Throughput Metrics Documentation
This document describes the inference throughput metrics automatically logged by LMMS-Eval chat models during evaluation.
Overview
LMMS-Eval chat models automatically log detailed timing metrics during inference to help users understand model performance characteristics. These metrics are logged at the INFO level and provide insights into end-to-end latency, token generation speed, and other performance indicators.
Metrics Explained
Core Timing Metrics
- E2E (End-to-End Latency): Total time from request submission to response completion (in seconds)
- TTFT (Time to First Token): Time from request submission until the first token is generated (in seconds)
- TPOT (Time Per Output Token): Average time to generate each output token after the first (in seconds)
- Speed (Inference Speed): Token generation rate calculated as 1/TPOT (tokens per second)

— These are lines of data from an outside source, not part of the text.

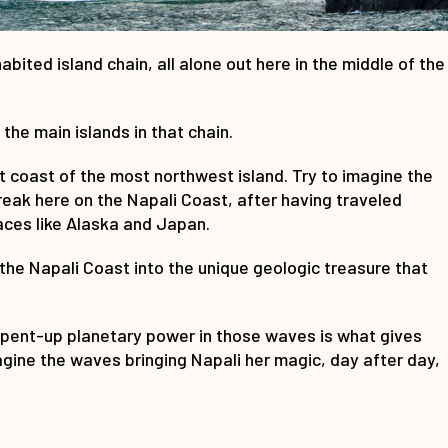
bited island chain, all alone out here in the middle of the
he main islands in that chain.
t coast of the most northwest island. Try to imagine the
reak here on the Napali Coast, after having traveled
ces like Alaska and Japan.
he Napali Coast into the unique geologic treasure that
e pent-up planetary power in those waves is what gives
magine the waves bringing Napali her magic, day after day,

- Output Tokens: Number of tokens generated in the response
Batch Metrics
For models that process multiple requests in batches:
- Batch Summary: Aggregated metrics across all outputs in a batch
- Total Time: Total batch processing time
- Total Tokens: Sum of all output tokens in the batch
- Avg Speed: Average throughput across the entire batch (tokens/s)
Log Format Examples
Individual Output Metrics
Output 0 - E2E: 2.145s, TTFT: 0.215s, TPOT: 0.048s, Speed: 20.8 tokens/s, Output tokens: 42
Batch Summary Metrics
Batch summary - Total time: 2.145s, Total tokens: 128, Avg speed: 59.7 tokens/s
Single Request Metrics (Non-batched)
Inference metrics - E2E: 1.823s, TTFT: 0.182s, TPOT: 0.052s, Speed: 19.2 tokens/s, Output tokens: 32
Supported Models
The following chat models automatically log throughput metrics:
- sglang_runtime (
/lmms_eval/models/chat/sglang.py) - vllm_chat (
/lmms_eval/models/chat/vllm.py) - llava_hf_chat (
/lmms_eval/models/chat/llava_hf.py) - openai_compatible_chat (
/lmms_eval/models/chat/openai_compatible.py) - qwen2_5_vl_chat (
/lmms_eval/models/chat/qwen2_5_vl.py) - huggingface_chat (
/lmms_eval/models/chat/huggingface.py)
Usage
Throughput metrics are automatically logged during evaluation - no additional configuration is required. To view the metrics:
- Command Line Output: Metrics appear in real-time during evaluation
- Log Files: Metrics are written to log files if logging is configured
- Log Level: Ensure logging level is set to INFO or lower to see metrics
Example Evaluation Command
python -m lmms_eval \
--model sglang_runtime \
--model_args model=Qwen/Qwen2.5-VL-3B-Instruct \
--tasks mme \
--batch_size 4 \
--log_samples \
--output_path ./results
Metric Calculation Details
TTFT Calculation
- Available from model: Uses actual first token timestamp when provided
- Estimated: When unavailable, estimated as 10% of total inference time
TPOT Calculation
- Formula:
(E2E_latency - TTFT) / (output_tokens - 1) - Single token responses: Uses full E2E latency as TPOT
- Batch processing: Divides total batch time by number of outputs
Speed Calculation
- Formula:
1 / TPOT(when TPOT > 0) - Edge cases: Set to 0 for single-token responses or zero TPOT
Performance Analysis
Interpreting Metrics
- High TTFT: May indicate model loading, prompt processing, or scheduling delays
- High TPOT: Suggests slower token generation, possibly due to model size or hardware limitations
- Low Speed: Indicates throughput bottlenecks in token generation
- E2E vs TTFT+TPOT: Large differences may suggest batching overhead or system delays
Optimization Insights
- Reduce TTFT: Optimize prompt processing, use model caching, improve scheduling
- Reduce TPOT: Use faster hardware, optimize model inference, adjust batch sizes
- Batch Efficiency: Compare individual vs batch metrics to assess batching benefits
Troubleshooting
Missing Metrics
- Ensure model supports throughput logging (see supported models list)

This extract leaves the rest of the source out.